The boat always had a little too much weather helm thought to be a result of the forestay being too long, allowing too much mast rake..The eye to eye dimension on the new forestay is exactly the same as the owners manual shows for the original, hanging a weight from the main halyard and measuring the distance at the deck to the mast base gives a dimension of about 14 inches which should be about right. Adding a shackle at the forestay sounds counterproductive, but it would possibly allow the cap shrouds to attach with some adjustability.
In a way, I don't really want to do that, just hoping that the added strap shackles at the cap shrouds. will give enough added length to get proper adjustment capability in the turnbuckles.

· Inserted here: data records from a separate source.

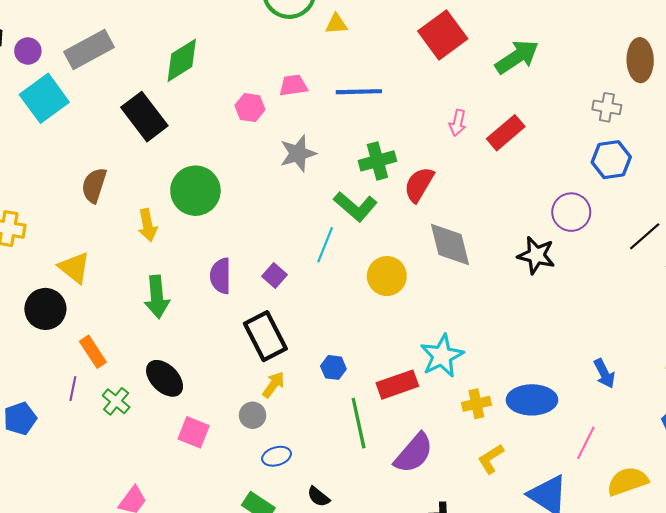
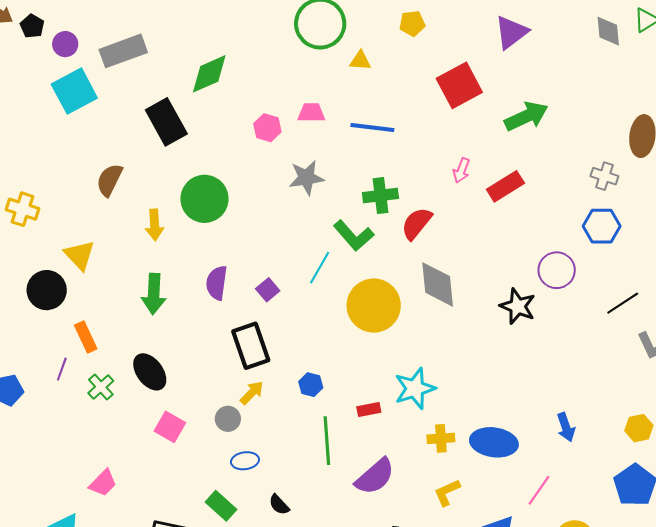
yellow circle: (387, 276) -> (374, 306), size x1.4
red rectangle: (397, 385) -> (369, 410), size x0.6

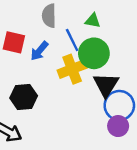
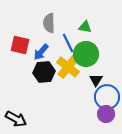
yellow cross: (72, 69) -> (68, 67), turned -30
black triangle: (106, 85) -> (96, 80), size x0.6
black hexagon: (24, 97) -> (44, 72), moved

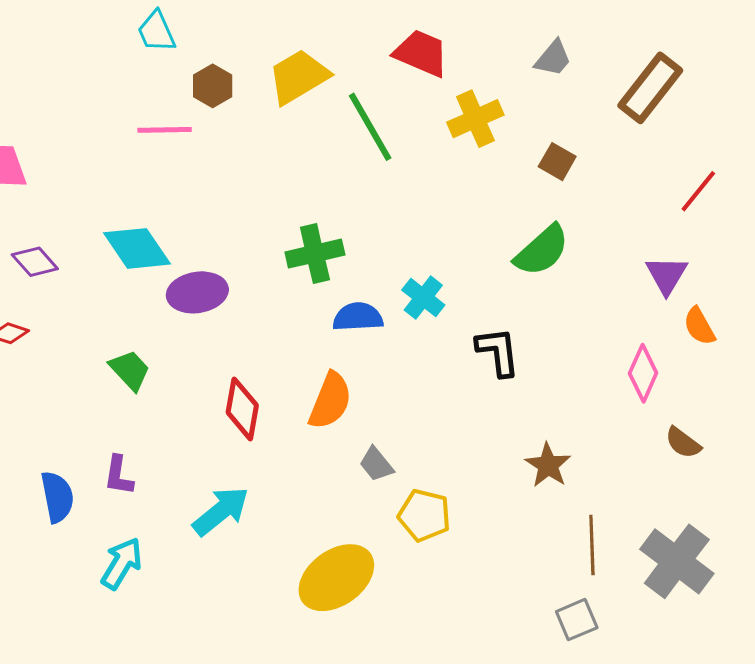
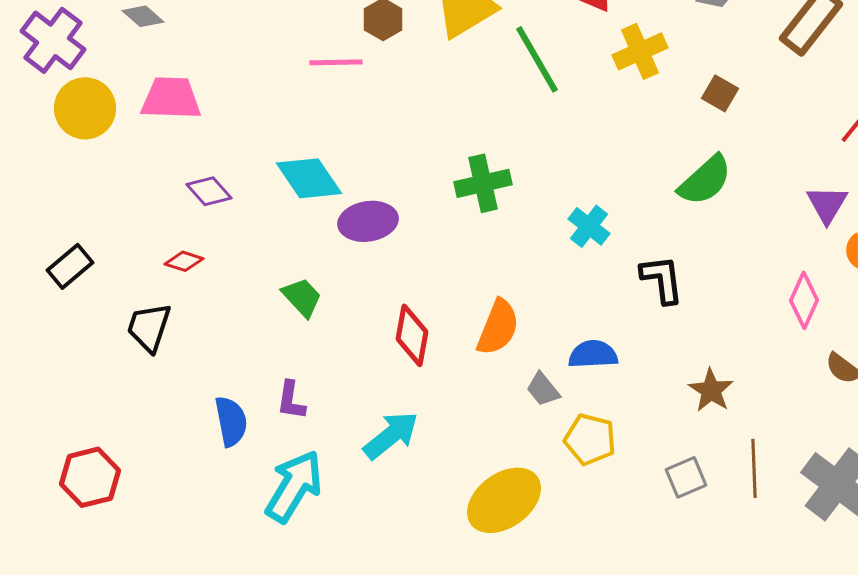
blue semicircle: (358, 317) -> (593, 354), moved
cyan arrow: (122, 563) -> (294, 486), size x1.4
gray square: (577, 620) -> (686, 477), moved

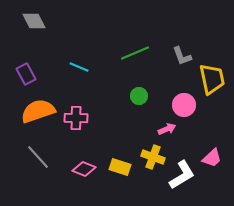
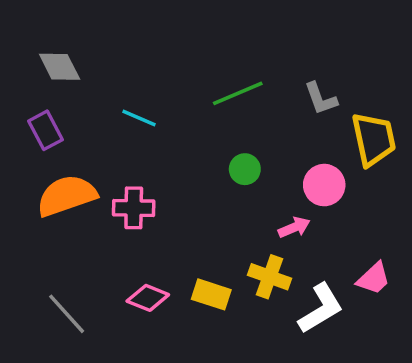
gray diamond: (34, 21) -> (60, 67), moved
gray line: (38, 157) -> (67, 314), moved

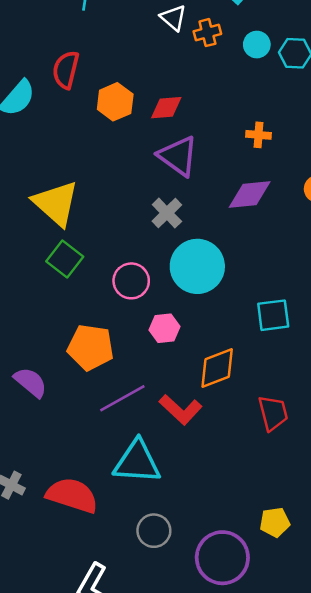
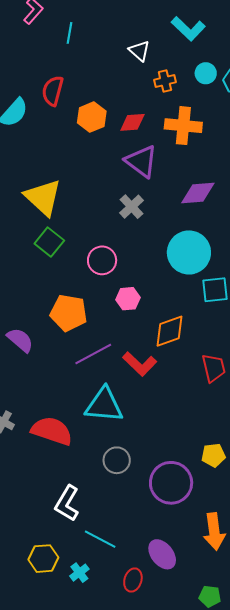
orange cross: (207, 33) -> (165, 81), moved
orange cross: (258, 135) -> (183, 126), moved, size x1.8
cyan circle: (197, 266) -> (189, 252), moved

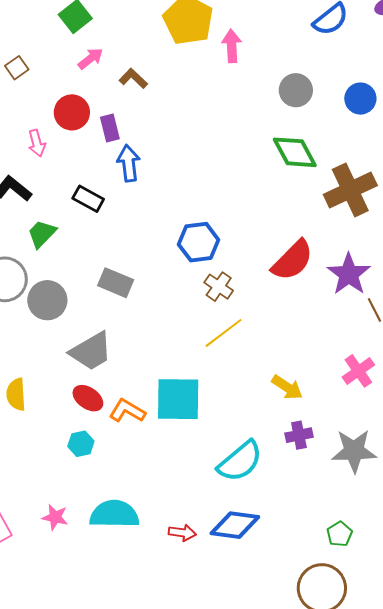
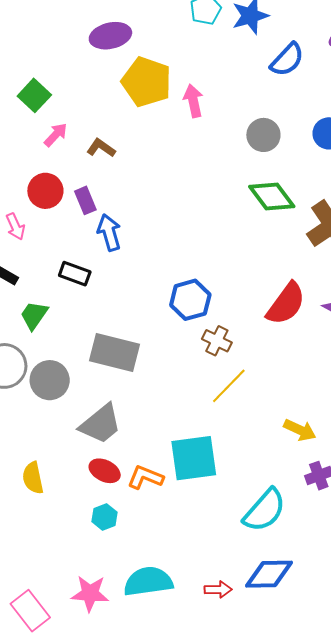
gray rectangle: (116, 283) -> (115, 353), size x1.4
pink star: (55, 517) -> (90, 593), size x1.4

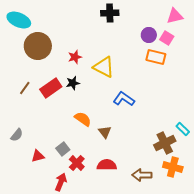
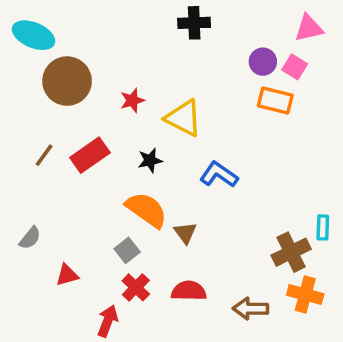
black star: (73, 83) -> (150, 160), moved
orange semicircle: (83, 119) -> (146, 210), size x1.4
cyan rectangle: (183, 129) -> (323, 227), turned 48
gray square: (63, 149) -> (127, 250), moved

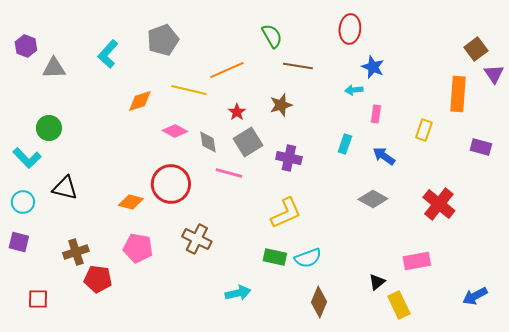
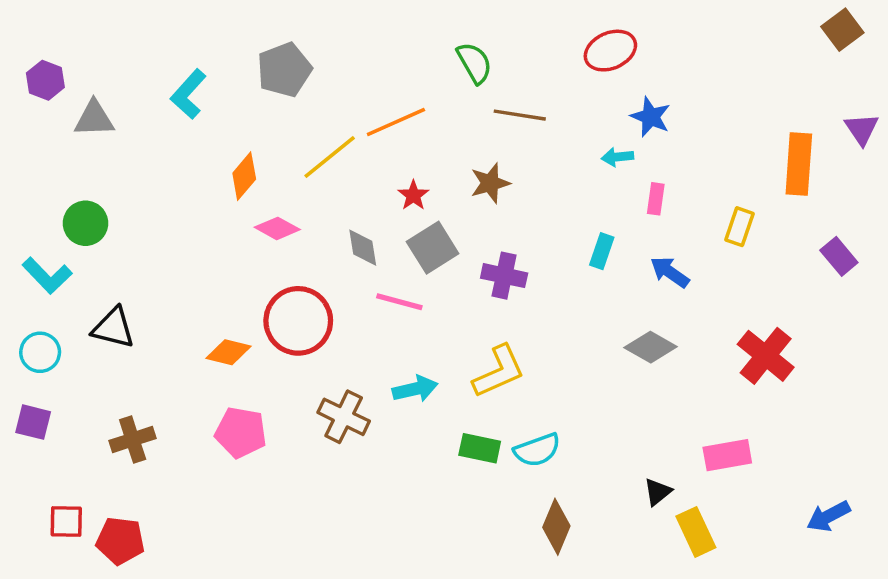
red ellipse: (350, 29) -> (610, 51), turned 60
brown square: (476, 49) -> (842, 30), moved
yellow line: (189, 90) -> (330, 157), turned -52
orange diamond: (140, 101) -> (244, 176), turned -32
pink diamond: (175, 131) -> (277, 228), moved
purple rectangle: (481, 147) -> (839, 256), turned 35
red pentagon: (98, 279) -> (120, 541), moved
cyan arrow: (238, 293) -> (415, 389), moved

At the moment, I get the feeling that the shrouds are acting like a drawn bow string waiting to drive the mast through the bottom of the boat. I haven't put a Loos gauge on them yet to see what kind of numbers its pulling.
 
Oct 22, 2014
21,104
CAL 35 Cruiser #21 moored EVERETT WA
Understand about the tuning. I replaced all of my standing rigging. We had the mast up for 2 weeks before we tuned it. We set it up then we sailed it in a 15 knot breeze. Then we tuned it and sailed it again. Then we finalized the tuning. Since then no changes in the rigging and no more compression of the mast measured inside the boat. It was a process. While you have a newer production boat the process is similar. We modified the forestay to accommodate the furler. It took some long tangs to assure the rigging would move and flex the way it was supposed to. The rigging that was on the boat was not correct. Had not been correct for many years. It is correct now. My situation is likely different than yours. It may just be to your advantage to look at it and compare.
I hope the answer will come in a proper tuning. We did use a loos gauge. The rig is fairly tight port to starboard flexes fore and aft based on back stay. Of course I have a telephone pole for a mast. No bend and 5 in rake.